By Diana R. H. Winters

[Crossposted from the Health Affairs Blog]

The Food and Drug Administration (FDA) has recently taken three steps toward providing consumers with more and better information about food products that the agency regulates. First, in response to several citizen petitions, the agency requested comments on the use of the term “natural” on food labeling. Second, the agency issued a statement in early May indicating that “in the near future” it planned to solicit comments reevaluating how nutrient content claims are regulated — including the term “healthy.” And third, the agency issued a final rule on an updated Nutrition Facts label, with which large companies must comply by July 2018.
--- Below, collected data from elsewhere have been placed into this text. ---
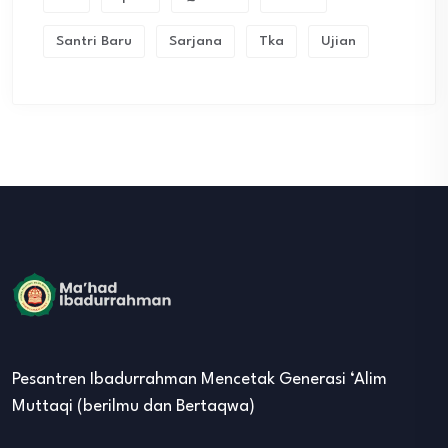
Santri Baru
Sarjana
Tka
Ujian
Pesantren Ibadurrahman Mencetak Generasi ‘Alim
Muttaqi (berilmu dan Bertaqwa)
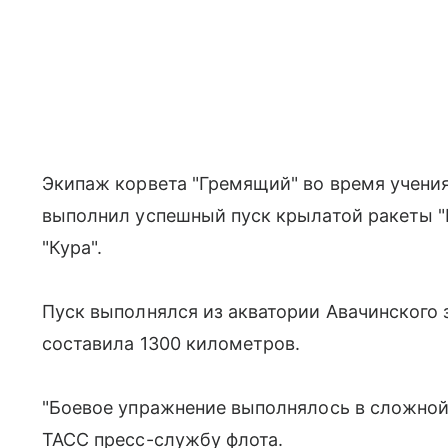
Экипаж корвета "Гремящий" во время учения
выполнил успешный пуск крылатой ракеты "К
"Кура".
Пуск выполнялся из акватории Авачинского 
составила 1300 километров.
"Боевое упражнение выполнялось в сложной 
ТАСС пресс-службу флота.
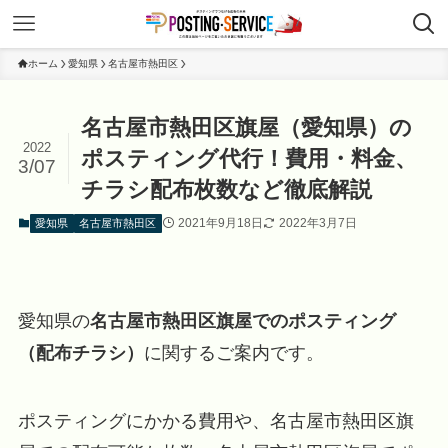
ホーム
愛知県
名古屋市熱田区
名古屋市熱田区旗屋（愛知県）の
2022
ポスティング代行！費用・料金、
3/07
チラシ配布枚数など徹底解説
2021年9月18日
2022年3月7日
愛知県
名古屋市熱田区
愛知県の
名古屋市熱田区旗屋でのポスティング
（配布チラシ）
に関するご案内です。
ポスティングにかかる費用や、名古屋市熱田区旗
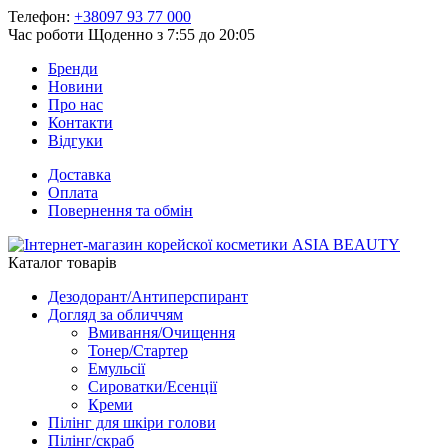
Телефон:
+38097 93 77 000
Час роботи
Щоденно з 7:55 до 20:05
Бренди
Новини
Про нас
Контакти
Відгуки
Доставка
Оплата
Повернення та обмін
Каталог товарів
Дезодорант/Антиперспирант
Догляд за обличчям
Вмивання/Очищення
Тонер/Стартер
Емульсії
Сироватки/Есенції
Креми
Пілінг для шкіри голови
Пілінг/скраб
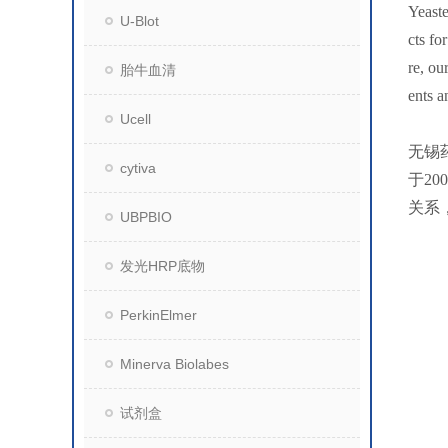
Yeaste
U-Blot
cts fo
re, ou
胎牛血清
ents a
Ucell
无锡
cytiva
于2
关系
UBPBIO
发光HRP底物
PerkinElmer
Minerva Biolabes
试剂盒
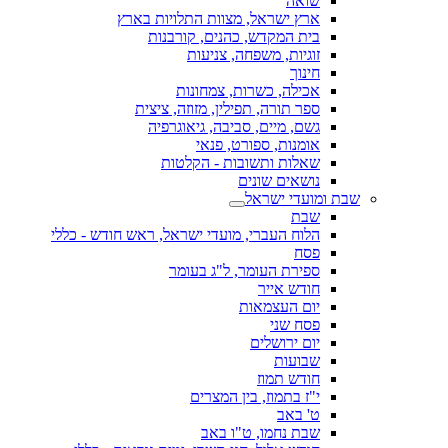
שואה
ארץ ישראל, מצוות התלויות בארץ
בית המקדש, כהנים, קורבנות
זוגיות, משפחה, צניעות
חינוך
אכילה, כשרות, צמחונות
ספר תורה, תפילין, מזוזה, ציצית
גשם, מיים, סביבה, גיאוגרפיה
אומנות, ספורט, פנאי
שאלות ותשובות - הקלטות
נושאים שונים
שבת ומועדי ישראל
שבת
הלוח העברי, מועדי ישראל, ראש חודש - כללי
פסח
ספירת העומר, ל"ג בעומר
חודש אייר
יום העצמאות
פסח שני
יום ירושלים
שבועות
חודש תמוז
י"ז בתמוז, בין המצרים
ט' באב
שבת נחמו, ט"ו באב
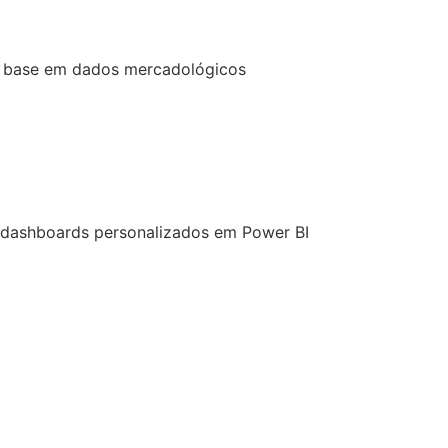
 base em dados mercadológicos
 dashboards personalizados em Power BI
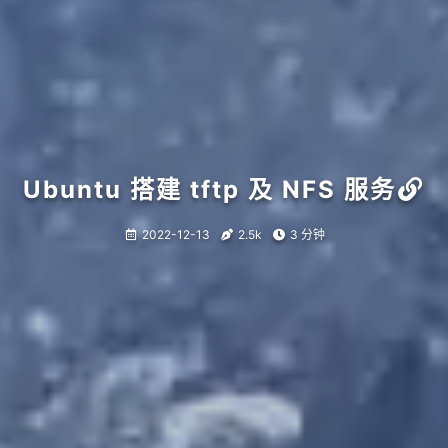
Ubuntu 搭建 tftp 及 NFS 服务
2022-12-13
2.5k
3 分钟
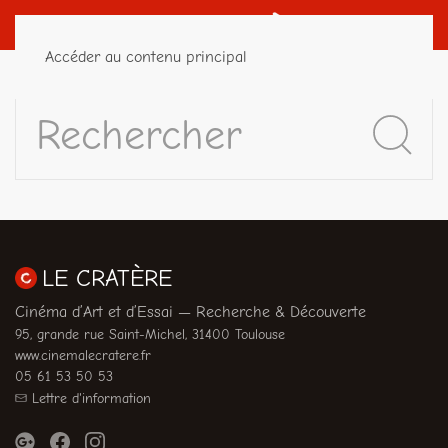
Accéder au contenu principal
LE CRATÈRE
Cinéma d’Art et d’Essai — Recherche & Découverte
95, grande rue Saint-Michel, 31400 Toulouse
www.cinemalecratere.fr
05 61 53 50 53
Lettre d'information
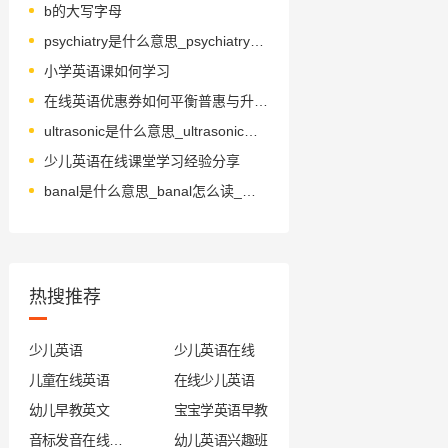
b的大写字母
psychiatry是什么意思_psychiatry怎么读_音标saɪˈkaɪətrɪ
小学英语课如何学习
在线英语优惠券如何平衡普惠与升级？
ultrasonic是什么意思_ultrasonic怎么读_音标ˌʌltrəˈsɒnɪk
少儿英语在线课堂学习经验分享
banal是什么意思_banal怎么读_音标bəˈnɑ-l
热搜推荐
少儿英语
少儿英语在线
儿童在线英语
在线少儿英语
幼儿早教英文
宝宝学英语早教
音标发音在线试听
幼儿英语兴趣班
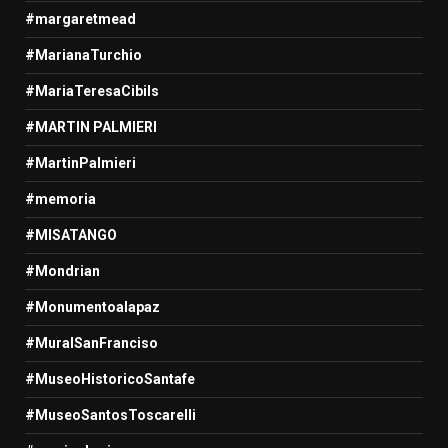
#margaretmead
#MarianaTurchio
#MariaTeresaCibils
#MARTIN PALMIERI
#MartinPalmieri
#memoria
#MISATANGO
#Mondrian
#Monumentoalapaz
#MuralSanFranciso
#MuseoHistoricoSantafe
#MuseoSantosToscarelli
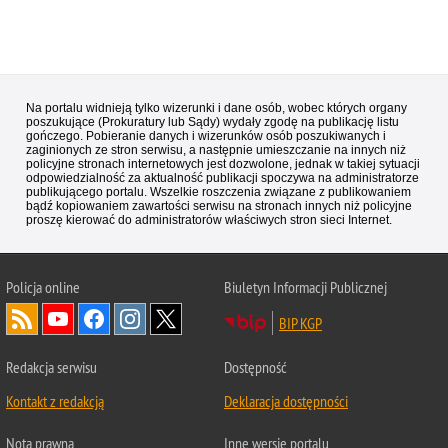
Na portalu widnieją tylko wizerunki i dane osób, wobec których organy
poszukujące (Prokuratury lub Sądy) wydały zgodę na publikację listu
gończego. Pobieranie danych i wizerunków osób poszukiwanych i
zaginionych ze stron serwisu, a następnie umieszczanie na innych niż
policyjne stronach internetowych jest dozwolone, jednak w takiej sytuacji
odpowiedzialność za aktualność publikacji spoczywa na administratorze
publikującego portalu. Wszelkie roszczenia związane z publikowaniem
bądź kopiowaniem zawartości serwisu na stronach innych niż policyjne
proszę kierować do administratorów właściwych stron sieci Internet.
Policja
online
Biuletyn Informacji Publicznej
BIP KGP
Redakcja serwisu
Dostępność
Kontakt z redakcją
Deklaracja dostępności
Nota prawna
Inne wersje portalu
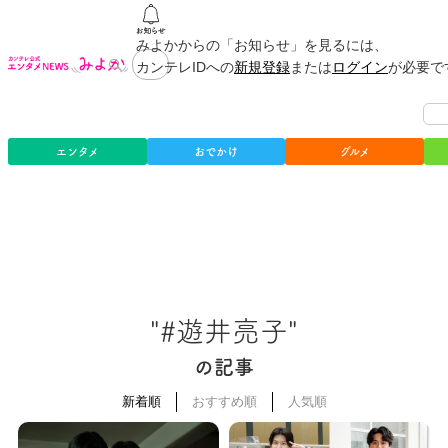
みよかからの「お知らせ」を見るには、
カンテレIDへの
新規登録
または
ログイン
が必要で
エンタメ
おでかけ
グルメ
"#遊井亮子"
の記事
新着順
おすすめ順
人気順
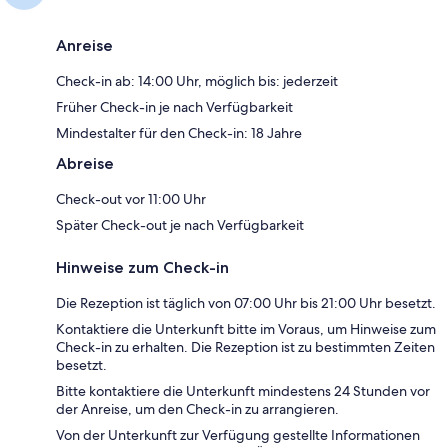
Anreise
Check-in ab: 14:00 Uhr, möglich bis: jederzeit
Früher Check-in je nach Verfügbarkeit
Mindestalter für den Check-in: 18 Jahre
Abreise
Check-out vor 11:00 Uhr
Später Check-out je nach Verfügbarkeit
Hinweise zum Check-in
Die Rezeption ist täglich von 07:00 Uhr bis 21:00 Uhr besetzt.
Kontaktiere die Unterkunft bitte im Voraus, um Hinweise zum
Check-in zu erhalten. Die Rezeption ist zu bestimmten Zeiten
besetzt.
Bitte kontaktiere die Unterkunft mindestens 24 Stunden vor
der Anreise, um den Check-in zu arrangieren.
Von der Unterkunft zur Verfügung gestellte Informationen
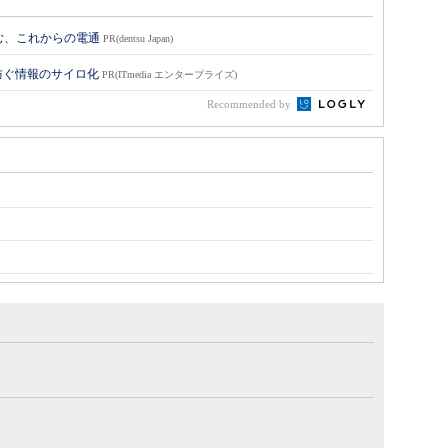
挑む、これからの電通
PR(dentsu Japan)
防ぐ情報のサイロ化
PR(ITmedia エンタープライズ)
Recommended by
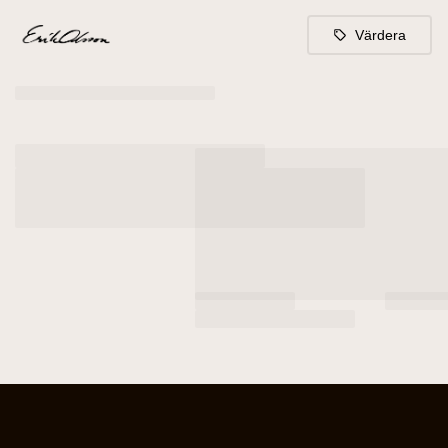
Värdera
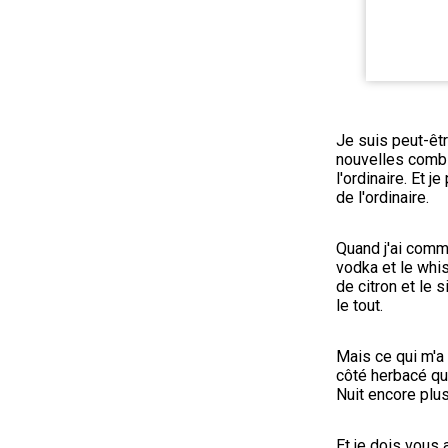
Je suis peut-êtr
nouvelles combi
l'ordinaire. Et j
de l'ordinaire.
Quand j'ai comme
vodka et le whis
de citron et le 
le tout.
Mais ce qui m'a 
côté herbacé qui
Nuit encore plus
Et je dois vous a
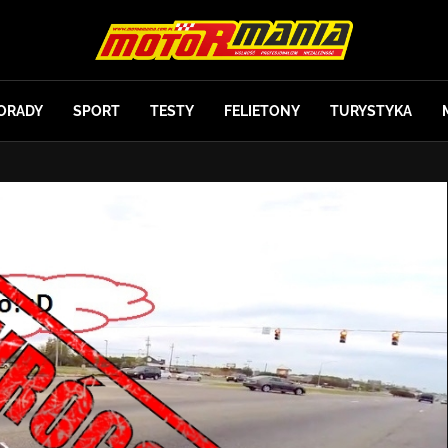
ORADY
SPORT
TESTY
FELIETONY
TURYSTYKA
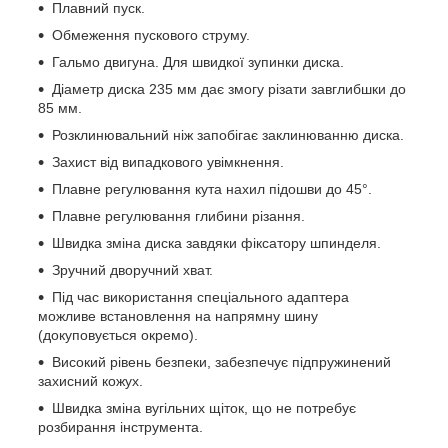
Плавний пуск.
Обмеження пускового струму.
Гальмо двигуна. Для швидкої зупинки диска.
Діаметр диска 235 мм дає змогу різати завглибшки до
85 мм.
Розклинювальний ніж запобігає заклинюванню диска.
Захист від випадкового увімкнення.
Плавне регулювання кута нахил підошви до 45°.
Плавне регулювання глибини різання.
Швидка зміна диска завдяки фіксатору шпинделя.
Зручний дворучний хват.
Під час використання спеціального адаптера
можливе встановлення на напрямну шину
(докуповується окремо).
Високий рівень безпеки, забезпечує підпружинений
захисний кожух.
Швидка зміна вугільних щіток, що не потребує
розбирання інструмента.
With each of these actions the FDA is attempting to ensure that information provided to consumers by food manufacturers comports with the latest scientific understanding about food components. Indeed, the updated nutrition facts label will provide important information and potentially allow consumers to make more informed choices about what they eat. The agency, however, has set itself a far trickier task in defining words such as “natural” and “healthy.”

Act Naturally

In the past, the FDA has repeatedly declined to define the term “natural.” The Nutrition Labeling and Education Act (NLEA) of 1990 required the FDA to standardize definitions for nutrient content claims, like “fat free” or “high in fiber,” and to limit the use of health claims, like “heart healthy” (21 U.S.C. §§ 343(r)(1)(A), (B)). The word “natural,” however, does not fit into either of these categories.